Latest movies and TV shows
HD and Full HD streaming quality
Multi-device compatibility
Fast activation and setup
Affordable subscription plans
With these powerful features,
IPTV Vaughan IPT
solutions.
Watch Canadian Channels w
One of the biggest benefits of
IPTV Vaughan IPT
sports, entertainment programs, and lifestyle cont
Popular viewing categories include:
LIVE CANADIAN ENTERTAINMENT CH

----

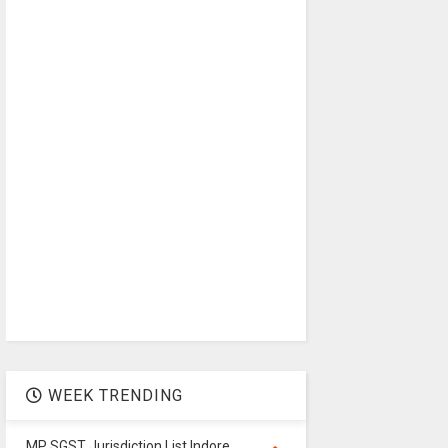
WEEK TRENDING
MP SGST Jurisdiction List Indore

----

## Requirement:
Retype only the stretch of lines above starting at the one with "HD and Full HD streaming quality" and stopping at the one with "LIVE CANADIAN ENTERTAINMENT CH", exactly as written, with both kept.

## Task response:
HD and Full HD streaming quality
Multi-device compatibility
Fast activation and setup
Affordable subscription plans
With these powerful features,
IPTV Vaughan IPT
solutions.
Watch Canadian Channels w
One of the biggest benefits of
IPTV Vaughan IPT
sports, entertainment programs, and lifestyle cont
Popular viewing categories include:
LIVE CANADIAN ENTERTAINMENT CH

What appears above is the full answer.